**Document layout analysis data**
=====
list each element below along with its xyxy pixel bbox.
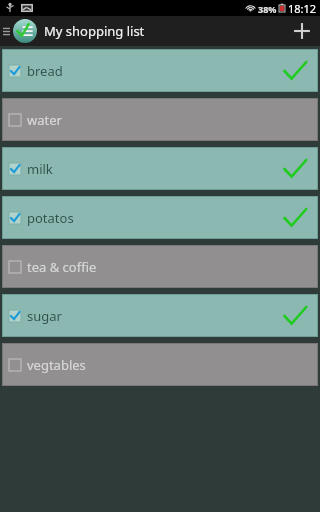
button[interactable]: water — [3, 99, 317, 140]
staticText: bread — [27, 62, 63, 80]
button[interactable]: Open navigation drawer — [0, 16, 12, 46]
staticText: water — [27, 111, 62, 129]
button[interactable]: vegtables — [3, 344, 317, 385]
staticText: milk — [27, 160, 53, 178]
staticText: 18:12 — [288, 1, 317, 16]
button[interactable]: bread — [3, 50, 317, 91]
staticText: 38% — [258, 3, 277, 15]
staticText: vegtables — [27, 356, 86, 374]
staticText: sugar — [27, 307, 62, 325]
staticText: potatos — [27, 209, 74, 227]
button[interactable]: sugar — [3, 295, 317, 336]
button[interactable]: tea & coffie — [3, 246, 317, 287]
button[interactable]: milk — [3, 148, 317, 189]
staticText: My shopping list — [44, 22, 145, 40]
button[interactable]: Add item — [284, 16, 320, 46]
button[interactable]: potatos — [3, 197, 317, 238]
staticText: tea & coffie — [27, 258, 97, 276]
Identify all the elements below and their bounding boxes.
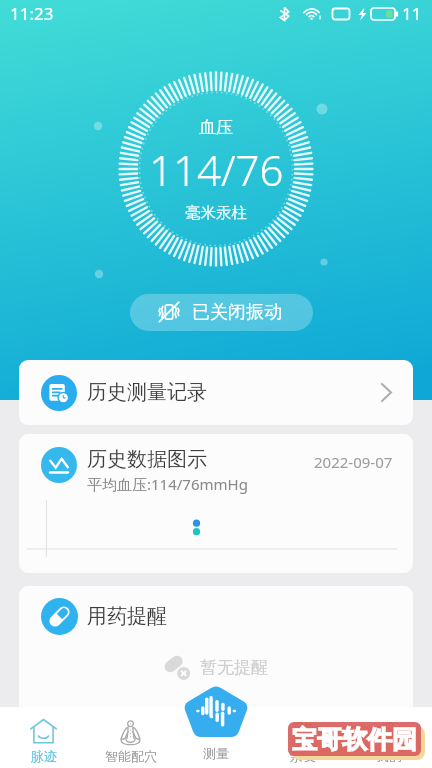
staticText: 2022-09-07 — [314, 452, 393, 472]
staticText: 我的 — [376, 748, 402, 764]
staticText: 平均血压:114/76mmHg — [87, 474, 248, 494]
staticText: 114/76 — [149, 141, 284, 198]
staticText: 用药提醒 — [87, 604, 167, 629]
staticText: 宝哥软件园 — [292, 724, 417, 755]
button[interactable]: 我的 — [346, 707, 432, 764]
button[interactable]: 智能配穴 — [87, 707, 174, 764]
button[interactable]: 已关闭振动 — [130, 294, 313, 331]
staticText: 暂无提醒 — [200, 657, 268, 678]
staticText: 毫米汞柱 — [185, 203, 247, 223]
staticText: 11:23 — [10, 2, 54, 25]
staticText: 测量 — [203, 745, 229, 761]
button[interactable]: 测量 — [183, 685, 249, 737]
button[interactable]: 用药提醒 — [19, 586, 413, 716]
button[interactable]: 脉迹 — [0, 707, 87, 764]
staticText: 亲友 — [290, 748, 316, 764]
staticText: 历史数据图示 — [87, 447, 207, 472]
staticText: 脉迹 — [31, 748, 57, 764]
staticText: 血压 — [199, 117, 233, 138]
button[interactable]: 亲友 — [260, 707, 346, 764]
staticText: 历史测量记录 — [87, 380, 207, 405]
staticText: 11 — [402, 2, 422, 25]
staticText: 智能配穴 — [105, 748, 157, 764]
button[interactable]: 历史数据图示 — [19, 434, 413, 573]
staticText: 已关闭振动 — [192, 301, 282, 324]
button[interactable]: 历史测量记录 — [19, 360, 413, 425]
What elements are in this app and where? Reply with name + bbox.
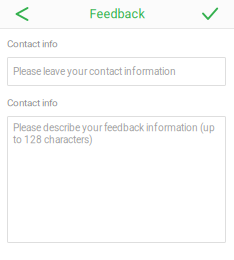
=====
**Aim of the task**
Across all the entries, count the lines that contain "coffie", and state nothing but the total.

**Task result**
2